The statistical Jacobi approach to quantum dynamics
Anushya Chandran - Boston University
Event Details:
Location
Stanford
476 Lomita Mall
McCullough Building, Room 115
Stanford, CA 94305
United States
The push to build controllable and programmable quantum hardware has opened a new intermediate-scale time regime in strongly out-of-equilibrium systems. This regime can neither be treated by early-time techniques like perturbation theory, nor by late-time hydrodynamics/Boltzmann theories that assume local equilibration. Nevertheless, there are interesting qualitative phenomena in this time window. Energy may coherently oscillate, the system may be glassy, or be relaxing towards local equilibrium.

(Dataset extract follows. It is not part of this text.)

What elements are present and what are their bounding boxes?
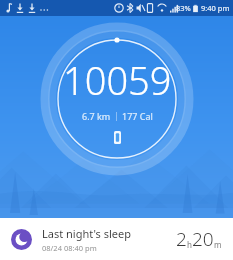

I propose that the "statistical Jacobi approximation" (SJA) provides a predictive description of the intermediate time regime, and give two examples. The setting for the first is glassy, nearly many-body localized systems with strong spatial inhomogeneity. The SJA reveals that effective two-level systems resonate and cause dynamics, and predicts stretched exponential decay of local observables in the intermediate time regime. The second example is in strongly interacting and well-thermalizing systems, where the SJA reconstructs spectral functions and predicts relaxation rates beyond Fermi's golden rule. I will conclude with thoughts on applications in driven and open systems, and to localization transitions.